For those familiar with the first edition of the book the relationship between model and parody is still viewed from Nietzsche’s own theoretical utterances and their relationship to the
historical context of his time as well as from a number of parodic contexts, while each of the practical illustrations presents the general pattern of the interrelationship between
Nietzsche and one of his models. Each section centers on one of the poems in Nietzsche’s “Lieder des Prinzen Vogelfrei” [“Songs of Prince Free-as-a-bird”] (1887), the central parodic
document in his lyric production.
For this second revised edition Professor Gilman has added a new chapter on the function of a parodic rereading of Nietzsche’s biography, and has added salient titles to the list of new
books and essays on this topic. He has also made some minor stylistic changes to the earlier chapters, but has neither altered their argument, nor tried in general to up-date them.
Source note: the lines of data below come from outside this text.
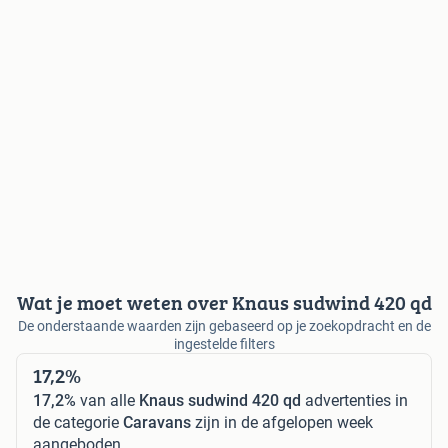
Wat je moet weten over Knaus sudwind 420 qd
De onderstaande waarden zijn gebaseerd op je zoekopdracht en de
ingestelde filters
17,2%
17,2%
van alle
Knaus sudwind 420 qd
advertenties in
de categorie
Caravans
zijn in de afgelopen week
aangeboden.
This book continues to add substantially to an innovative re-reading of Nietzsche that has implications for all of his work – from the juvenilia to Zarathustra and beyond.
Contents
Introduction
Part One: Theory
Chapter One – The Aesthetics of Parody: Introduction, Existing models for comedy, Theories of parody in the nineteenth century prior to Nietzsche
Chapter Two – Nietzschean Parody: The juvenilia, A working definition of parody, A positive definition of parody, The role of laughter, The parody of history, The psychology of
parody, The implications of Nietzschean parody
Part Two: Practice
Chapter Three – Nietzsche and Goethe: The juvenilia, Reception as repetition, Faust and the repetition of history, The Chorus mysticus
Chapter Four – Nietzsche and Heine: Introduction, The parody of dialectic, The death of God, Reception, style and content
Chapter Five – Nietzsche and Poe: Poe-mania, “The Principles of Composition,” Nietzsche’s “Raven,” The final parody
Chapter Six – Nietzsche and the Pastoral Metaphor: The bucolic in the nineteenth century and the young Nietzsche, Theocritus and the negative idyl, Leopardi and the idea of
history, The eternal recurrence of the idyl, The nature of the bucolic
Chapter Seven – Two Deaths in 1900: Parody as biography, The first death, The second death, Lying
Notes
Supplementary Bibliography
Index of Proper Names
About the author
Sander Gilman is recognized internationally for his work in a wide range of disciplines including literature, medicine, philosophy, sociology, Jewish studies, German studies and
film studies. He has written, coauthored and edited more than fifty books, spanning a multitude of disciplines and interests, and addressing such wide-ranging topics as the
nature of the Jew in contemporary culture, the significance of Nietzsche and Freud, the construction of ‘the body’ as a cultural symbol, and the relationship between perception
and stereotype in society.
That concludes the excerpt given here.